Molecular dynamics calculations of magnesium ion conducting oxides

Nagoya Institute of Technology　Nakayama lab.

Overview

There is an urgent need for next-generation batteries that exceed the performance of existing lithium-ion batteries. Among them, magnesium secondary batteries are attracting attention as storage batteries that use inexpensive and abundant elements and are expected to have a greatly improved capacity. However, the low conductivity of magnesium ions in ceramic materials has been a major barrier to its realization.
 
Atomistic simulation is a promising method for elucidating the conduction mechanism of magnesium ions in ceramics and for searching for new materials. However while conventional first-principles molecular dynamics calculations are highly accurate, they require a long calculation time. Magnesium ions, in particular, tend to interact more strongly with the lattice and have a larger hopping energy. Due to the low site hopping frequency of the ions, the calculations had to be performed at high simulation temperatures, far from the operating temperature, to obtain a statistically significant number of hopping events.
 
In this study, we used the fast and accurate Matlantis to evaluate the conductivity of magnesium ions using a relatively large structural model.
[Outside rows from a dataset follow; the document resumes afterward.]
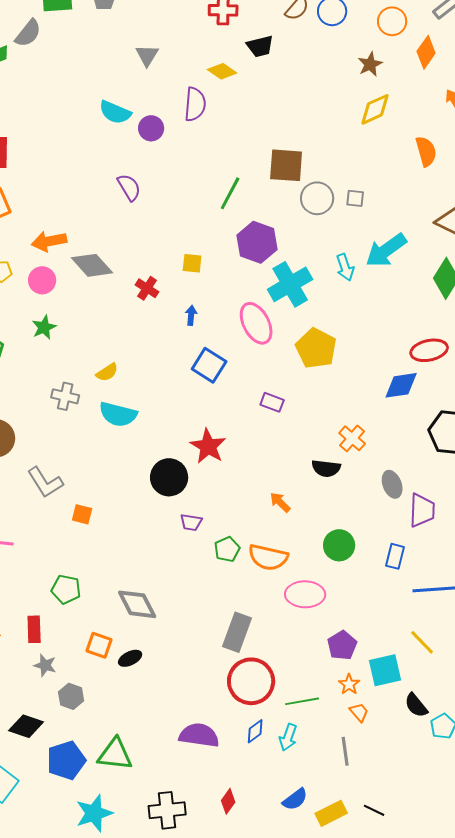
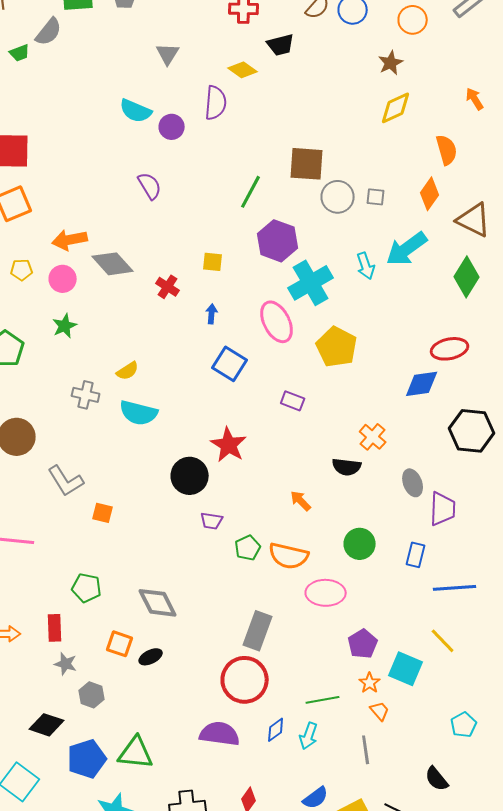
orange diamond: (426, 52) -> (430, 194), moved
cyan square: (385, 670) -> (406, 669), turned 36
red circle: (251, 681) -> (245, 680), moved
black semicircle: (416, 705) -> (437, 779), moved

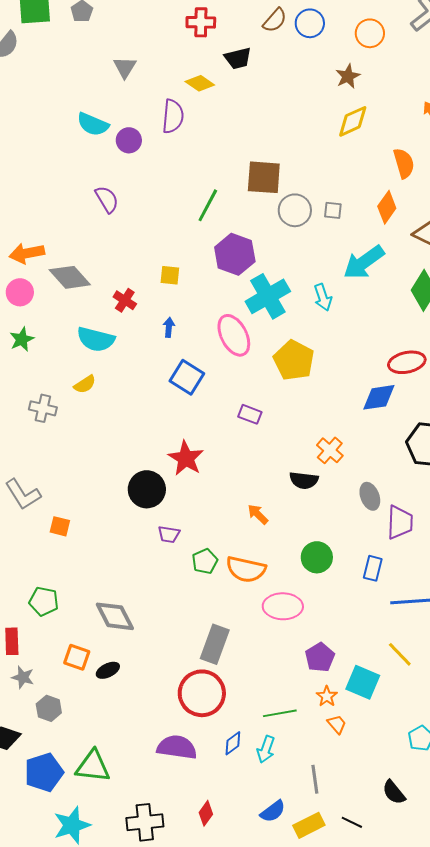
cyan arrow: (366, 266) -> (323, 297), moved
cyan semicircle: (139, 413) -> (96, 339), moved
gray line: (366, 750) -> (315, 779), moved

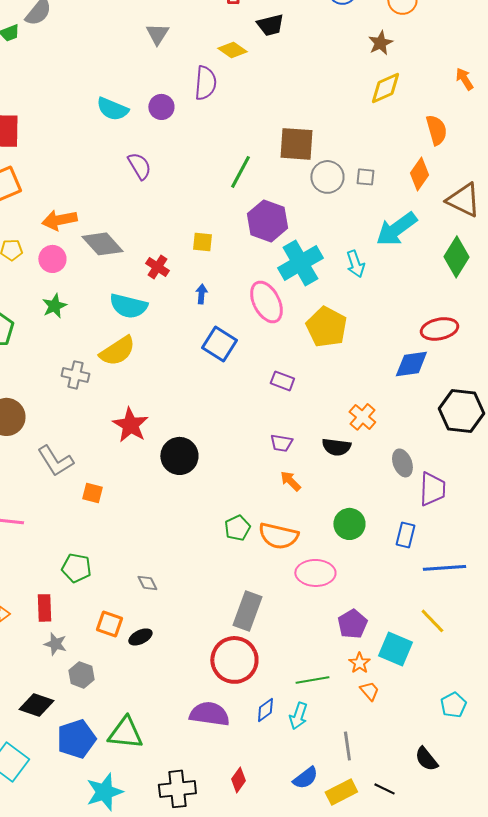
cyan semicircle: (93, 124) -> (112, 109), moved
yellow semicircle: (85, 384) -> (117, 351), size x1.6
red star: (186, 458) -> (130, 425), moved
purple trapezoid: (169, 534) -> (281, 443), moved
gray diamond: (115, 616) -> (147, 583), size x0.5

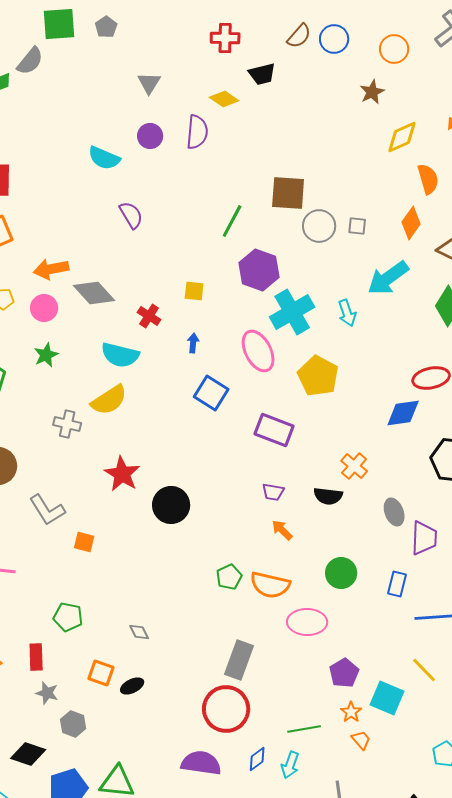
yellow diamond: (385, 88) -> (402, 137), moved
purple circle: (161, 107) -> (150, 136), moved
purple rectangle: (282, 381) -> (274, 430), size x1.6

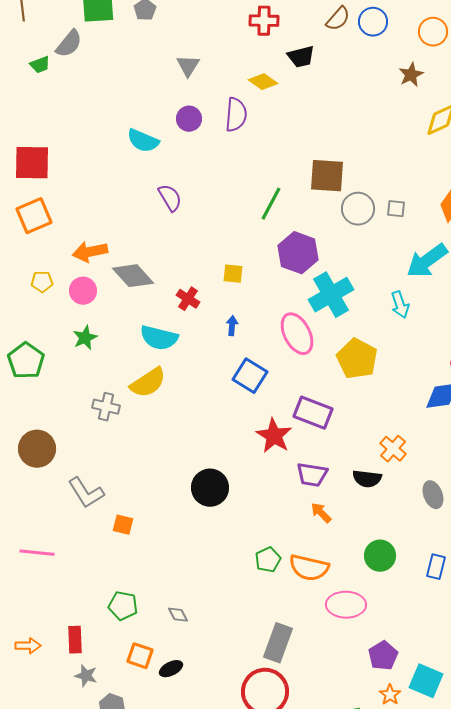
cyan arrow: (347, 313) -> (400, 305), moved
red star: (122, 474) -> (274, 436), moved
purple trapezoid: (273, 492) -> (312, 475), size x1.4
green pentagon: (68, 617) -> (123, 606), moved

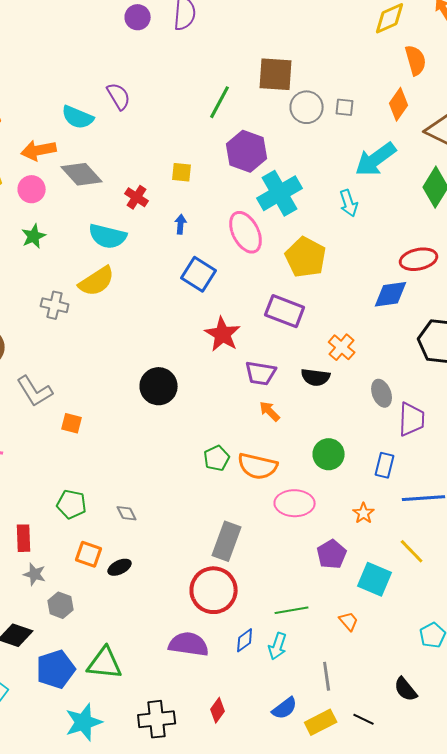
cyan semicircle: (143, 141) -> (78, 117), moved
purple rectangle: (313, 413) -> (285, 311), moved
orange star: (390, 695) -> (364, 513), moved

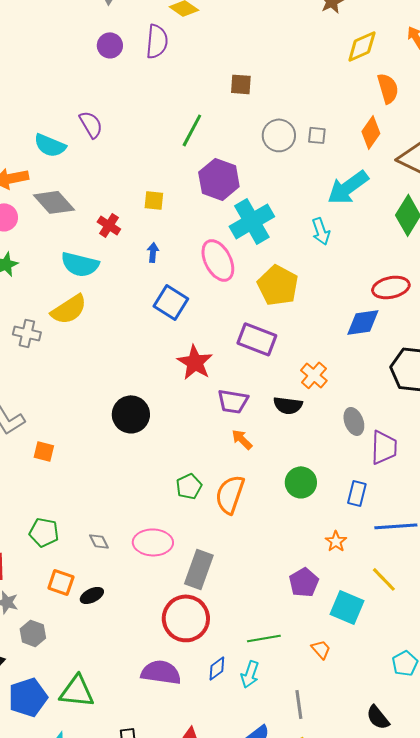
brown square: (276, 74) -> (241, 84), moved, size x0.6
orange semicircle: (258, 466) -> (230, 494), turned 96
pink ellipse: (295, 503) -> (153, 542), moved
Calculation models and methods

Molecular dynamics (MD) simulations using Matlantis were performed on the ceramic material MgZr4(PO4)6[1,2], which has relatively high Mg ion conductivity.The superstructure model is applied to construct a simulation cell of Mg64Zr384P256O1536, which is a 2240 atom model, and both atomic structure and lattice shape is relaxed to determine the appropriate lattice volume. MD calculations were performed with NVT ensemble (constant volume) at 1073K.

Calculation Results and Discussion

First, we compared the results of Matlantis-based MD with ab-initio MD using a supercell with 280 atoms. Specifically, we evaluated the radial distribution function (RDF), which reflects the bond length distribution between neighbor atoms, and the energy value of the snapshot structure in the MD trajectory generated using Matlantis. The very good agreement was found between Matlantis and ab-intio calculations, confirming that Matlantis achieves the same high accuracy as first-principles calculations.

Based on the above, the diffusion coefficient / diffusion behavior of Mg ions was evaluated by Matlantis. The molecular dynamics simulation was performed at 1073 K using a supercell that contains 2240 atoms. The diffusion of Mg ions was clearly observed from the MSD profile, and the diffusion coefficient could be evaluated with sufficient statistical accuracy.

The supercell used for ab-inito MD contains 280 atoms, which is relatively large for the quantum mechanical calculations. However, it contains only 8 Mg atoms, which force us to observe the atom hopping and evaluate diffusion coefficient at elevated temperatures 1573~1973 K[2].On the other hand, Matlantis features allow us to use a much larger supercell and much longer simulation time, which enable us to perform simulations at a temperature closer to the operating temperature and obtain statistically accurate results.